# Spar Urethane on Construction Pine for Outdoor Furniture



## paxorion (Oct 19, 2012)

LJs - I am thinking of building 2 of these workhorses and was hoping to use construction grade pine (likely 2×12's ripped). I am looking to leave the finished product outdoors (uncovered) and wanted to know if spar urethane would be sufficient protection for them if recoated every few years, if a different finish would be better, or if I should like for a more weather-resistant non-PT lumber?


----------



## a1Jim (Aug 9, 2008)

Spar varnish should hold up very well.


----------



## LeeBarker (Aug 6, 2010)

Spar urethane, I just learned on LJ, is not the same as spar varnish. If I recall correctly from a recent discussion, spar urethane does not hold up well outside. I hope one of our coatings gurus can weigh in here and correct me if I'm wrong as well as explain exactly what the OP is looking for.

Kindly,

Lee


----------



## Manitario (Jul 4, 2010)

I haven't had very good results from "Helmsman" spar urethane, rarely has the finish survived a year without starting to peel. You may want to use a marine varnish like Epifanes, it will last a lot longer!


----------



## paxorion (Oct 19, 2012)

Lee - I'm hoping to apply some sort of finish that will provide water resistance for the workhorses to be left outdoors year around. I'm in Virginia where we see all the seasons, albeit more mild than elsewhere.
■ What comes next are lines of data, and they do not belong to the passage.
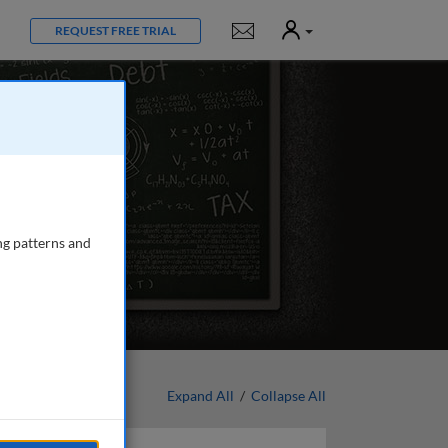
User
Notifications
REQUEST FREE TRIAL
ng patterns and
Expand All
/
Collapse All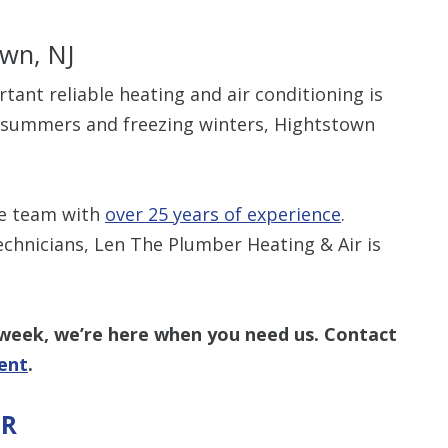
own, NJ
t reliable heating and air conditioning is
d summers and freezing winters, Hightstown
Up To $
Off
he team with
over 25 years of experience
.
echnicians, Len The Plumber Heating & Air is
Clean Air Pa
(Humidifie
Dehumidifier
Filtration, 
Purifiers, S
 week, we’re here when you need us.
Contact
Thermosta
ent
.
IR
10% off up to $500. 
off is based on the 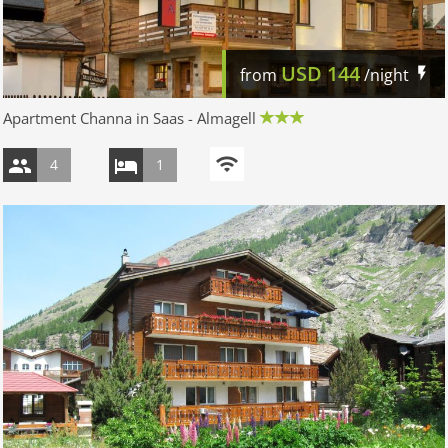
USD
144
from
/night
Apartment Channa in Saas - Almagell
4
1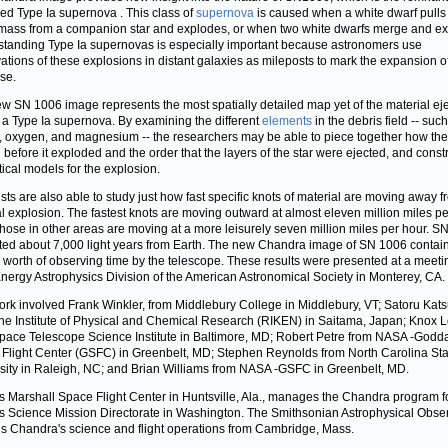
led Type Ia supernova
. This class of
supernova
is caused when a white dwarf pulls
ass from a companion star and explodes, or when two white dwarfs merge and ex
tanding Type Ia supernovas is especially important because astronomers use
ations of these explosions in distant galaxies as mileposts to mark the expansion o
se.
w SN 1006 image represents the most spatially detailed map yet of the material ej
 a Type Ia supernova. By examining the different
elements
in the debris field -- suc
n, oxygen, and magnesium -- the researchers may be able to piece together how the
 before it exploded and the order that the layers of the star were ejected, and const
tical models for the explosion.
ists are also able to study just how fast specific knots of material are moving away f
al explosion. The fastest knots are moving outward at almost eleven million miles pe
those in other areas are moving at a more leisurely seven million miles per hour. S
ated about 7,000 light years from Earth. The new Chandra image of SN 1006 contai
 worth of observing time by the telescope. These results were presented at a meeti
nergy Astrophysics Division of the American Astronomical Society in Monterey, CA.
ork involved Frank Winkler, from Middlebury College in Middlebury, VT; Satoru Kat
he Institute of Physical and Chemical Research (RIKEN) in Saitama, Japan; Knox 
pace Telescope Science Institute in Baltimore, MD; Robert Petre from NASA -Godd
Flight Center (GSFC) in Greenbelt, MD; Stephen Reynolds from North Carolina Sta
sity in Raleigh, NC; and Brian Williams from NASA -GSFC in Greenbelt, MD.
 Marshall Space Flight Center in Huntsville, Ala., manages the Chandra program f
 Science Mission Directorate in Washington. The Smithsonian Astrophysical Obse
ls Chandra's science and flight operations from Cambridge, Mass.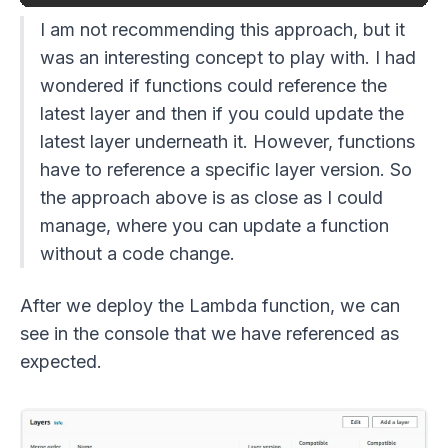
I am not recommending this approach, but it
was an interesting concept to play with. I had
wondered if functions could reference the
latest layer and then if you could update the
latest layer underneath it. However, functions
have to reference a specific layer version. So
the approach above is as close as I could
manage, where you can update a function
without a code change.
After we deploy the Lambda function, we can
see in the console that we have referenced as
expected.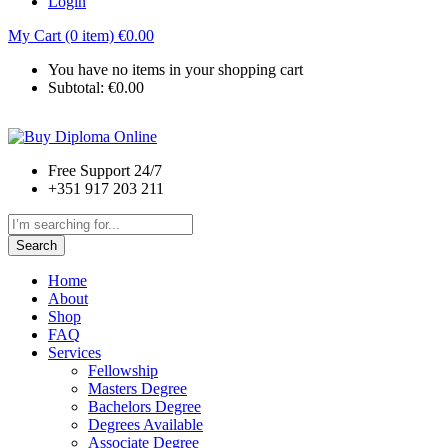
Login
My Cart (0 item)
€
0.00
You have no items in your shopping cart
Subtotal:
€
0.00
Free Support 24/7
+351 917 203 211
Search
Home
About
Shop
FAQ
Services
Fellowship
Masters Degree
Bachelors Degree
Degrees Available
Associate Degree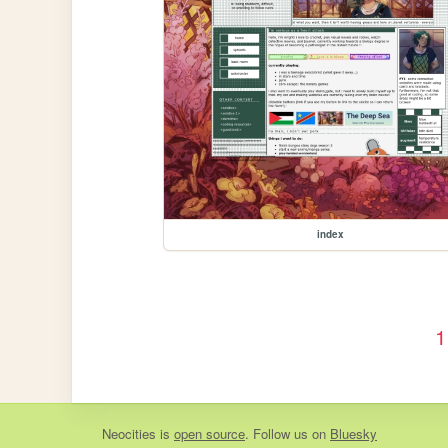
index
1
Neocities
is
open source
. Follow us on
Bluesky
I'll look into the difference between spar urethane, spar varnish, and any other outdoor deck sealer that can be an option.


----------



## gfadvm (Jan 13, 2011)

The sunlight is what wrecks the Spar urethane. I have had it peel/crack without ever getting wet. The ideal outdoor finish doesn't exist if you're looking for maintenance free. My best friend uses some kind of oil on his log home that the log home people recommended and he is happy with it. But he does redo it periodically.


----------



## paxorion (Oct 19, 2012)

Regular maintenance is OK for me. I don't mind adding to my annual maintenance routine for my deck. I'm mainly concerned with preventing wood rot due to moisture exposure.


----------